Proof: In parallelogram FPGA, AP is a diagonal,
So, area of ∆APG = area of ∆APF …………..1
In parallelogram BGPE, PB is a diagonal,
So, area of ∆BPG = area of ∆EPB …………..2
In parallelogram DHPF, DP is a diagonal,
area of ∆DPH = area of ∆DPF ……….3
In parallelogram HCEP, CP is a diagonal,
So, area of ∆CPH = area of ∆CPE …..4
Adding equation 1, 2, 3 and 4, we get
area of ∆APG + area of ∆BPG + area of ∆DPH + area of ∆CPH
= area of ∆APF + area of ∆EPB + area of ∆DPF + area ∆CPE
⇒ [area of ∆APG + area of ∆BPG] + [area of ∆DPH + area of ∆CPH]
= [area of ∆APF + area of ∆DPF] + [area of ∆EPB + area of ∆CPE]
⇒ area of ∆APB + area of ∆CPD = area of ∆APD + area of ∆BPC ……..5
But area of parallelogram ABCD
= area of ∆APB + area of ∆CPD + area of ∆APD + area of ∆BPC ……….6
From equation 5 and 6, we get
area of ∆APB + area of ∆PCD = area of ABCD/2
⇒ ar(APB) + ar(PCD) = ar(ABCD)/2
Hence, Proved.
From equation 5,
⇒ ar (APD) + ar (PBC) = ar (APB) + ar (CPD)
Question : 5: In the figure, PQRS and ABRS are parallelograms and X is any point on side BR. Show that
(i) ar(PQRS) = ar(ABRS)
(ii) ar(AXS) = ar(PQRS)/2
Answer :
Given: PQRS and ABRS are parallelograms and X is any point on side BR.
To prove:
(i) ar(PQRS) = ar(ABRS)
(ii) ar(AXS) = ar(PQRS)/2
(i) In ∆ASP and BRQ, we have,
∠SPA = ∠RQB [Corresponding angles] …(1)
∠PAS = ∠QBR [Corresponding angles] …(2)
So, ∠PSA = ∠QRB [Angle sum property of a triangle] …(3)
Also, PS = QR [Opposite sides of the parallelogram PQRS] …(4)
So, ∆ASP ≅∆BRQ [ASA axiom, using (1), (3) and (4)]
Therefore, area of ∆PSA = area of ∆QRB [Congruent figures have equal areas] …(5)
Now, ar(PQRS) = ar(PSA) + ar(ASRQ)
= ar(QRB) + ar(ASRQ)
= ar(ABRS)
So, ar(PQRS) = ar(ABRS) Proved.
(ii) Now, ∆AXS and ||gm ABRS are on the same base AS and between same parallels AS and BR
So, area of ∆AXS = area of ABRS/2
⇒ area of ∆AXS = area of PQRS/2 [Since ar(PQRS) = ar(ABRS]
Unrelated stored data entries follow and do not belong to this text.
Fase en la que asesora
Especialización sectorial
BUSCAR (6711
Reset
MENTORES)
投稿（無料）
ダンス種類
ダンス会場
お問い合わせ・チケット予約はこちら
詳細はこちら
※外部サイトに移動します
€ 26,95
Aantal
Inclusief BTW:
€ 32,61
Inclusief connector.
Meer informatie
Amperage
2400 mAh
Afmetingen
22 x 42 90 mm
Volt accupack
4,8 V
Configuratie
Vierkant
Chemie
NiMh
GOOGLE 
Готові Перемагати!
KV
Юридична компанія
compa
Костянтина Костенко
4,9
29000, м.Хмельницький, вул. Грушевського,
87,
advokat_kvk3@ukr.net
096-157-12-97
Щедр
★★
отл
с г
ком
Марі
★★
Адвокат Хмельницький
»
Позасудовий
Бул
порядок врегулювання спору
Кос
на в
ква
⇒ ar of (AXS) = ar of (PQRS)/2
Question : 6: A farmer was having a field in the form of a parallelogram PQRS. She took any point A on RS and joined it to points P and Q.
In how many parts the fields is divided? What are the shapes of these parts?
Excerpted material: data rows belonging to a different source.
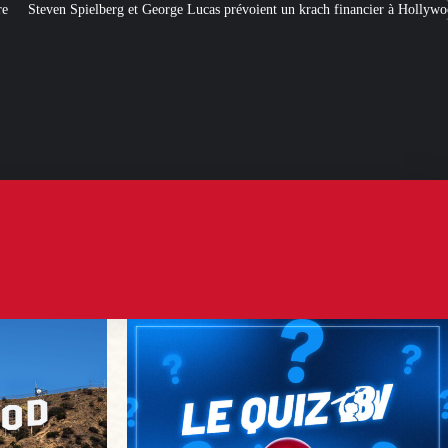
ge Lucas prévoient un krach financier à Hollywood
[QUIZ] Citations politiq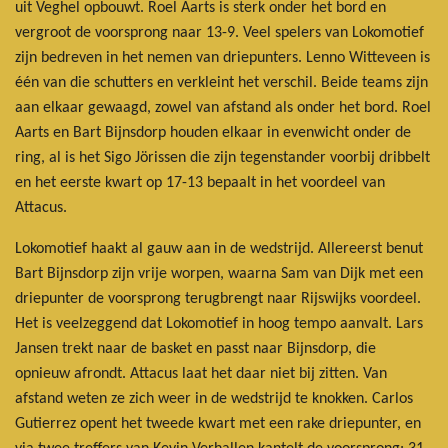
uit Veghel opbouwt. Roel Aarts is sterk onder het bord en
vergroot de voorsprong naar 13-9. Veel spelers van Lokomotief
zijn bedreven in het nemen van driepunters. Lenno Witteveen is
één van die schutters en verkleint het verschil. Beide teams zijn
aan elkaar gewaagd, zowel van afstand als onder het bord. Roel
Aarts en Bart Bijnsdorp houden elkaar in evenwicht onder de
ring, al is het Sigo Jörissen die zijn tegenstander voorbij dribbelt
en het eerste kwart op 17-13 bepaalt in het voordeel van
Attacus.
Lokomotief haakt al gauw aan in de wedstrijd. Allereerst benut
Bart Bijnsdorp zijn vrije worpen, waarna Sam van Dijk met een
driepunter de voorsprong terugbrengt naar Rijswijks voordeel.
Het is veelzeggend dat Lokomotief in hoog tempo aanvalt. Lars
Jansen trekt naar de basket en passt naar Bijnsdorp, die
opnieuw afrondt. Attacus laat het daar niet bij zitten. Van
afstand weten ze zich weer in de wedstrijd te knokken. Carlos
Gutierrez opent het tweede kwart met een rake driepunter, en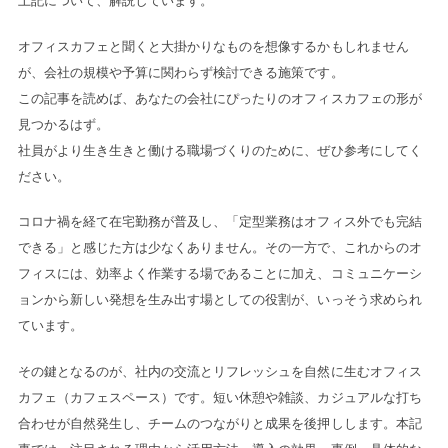
上記について、解説しています。
オフィスカフェと聞くと大掛かりなものを想像するかもしれません
が、会社の規模や予算に関わらず検討できる施策です。
この記事を読めば、あなたの会社にぴったりのオフィスカフェの形が
見つかるはず。
社員がより生き生きと働ける職場づくりのために、ぜひ参考にしてく
ださい。
コロナ禍を経て在宅勤務が普及し、「定型業務はオフィス外でも完結
できる」と感じた方は少なくありません。その一方で、これからのオ
フィスには、効率よく作業する場であることに加え、コミュニケーシ
ョンから新しい発想を生み出す場としての役割が、いっそう求められ
ています。
その鍵となるのが、社内の交流とリフレッシュを自然に生むオフィス
カフェ（カフェスペース）です。短い休憩や雑談、カジュアルな打ち
合わせが自然発生し、チームのつながりと成果を後押しします。本記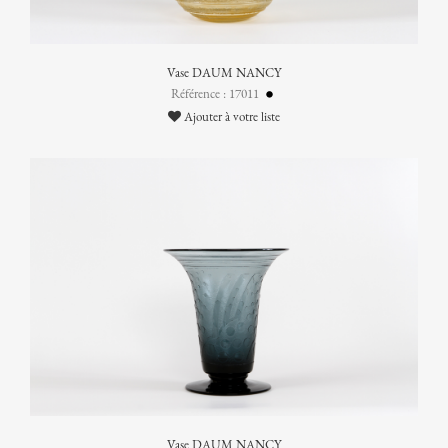
Vase DAUM NANCY
Référence : 17011
Ajouter à votre liste
Vase DAUM NANCY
The farmer wants to sow wheat and pulses in equal portions of the field separately. How should she do it?
Answer :
The field is divided in three triangles.
Since triangle APQ and parallelogram PQRS are on the same base PQ and between the same
parallels PQ and RS.
So, ar(APQ) = ar(PQRS)/2
⇒ 2ar(APQ) = ar(PQRS)
But ar(PQRS) = ar(APQ) + ar(PSA) + ar(ARQ)
⇒ 2 ar(APQ) = ar(APQ) + ar(PSA) + ar(ARQ)
⇒ ar(APQ) = ar(PSA) + ar(ARQ)
Hence, area of ∆APQ = area of ∆PSA + area of ∆ARQ.
To sow wheat and pulses in equal portions of the field separately, farmer sow wheat in ∆APQ
and pulses in other two triangles or pulses in ∆APQ and wheat in other two triangles.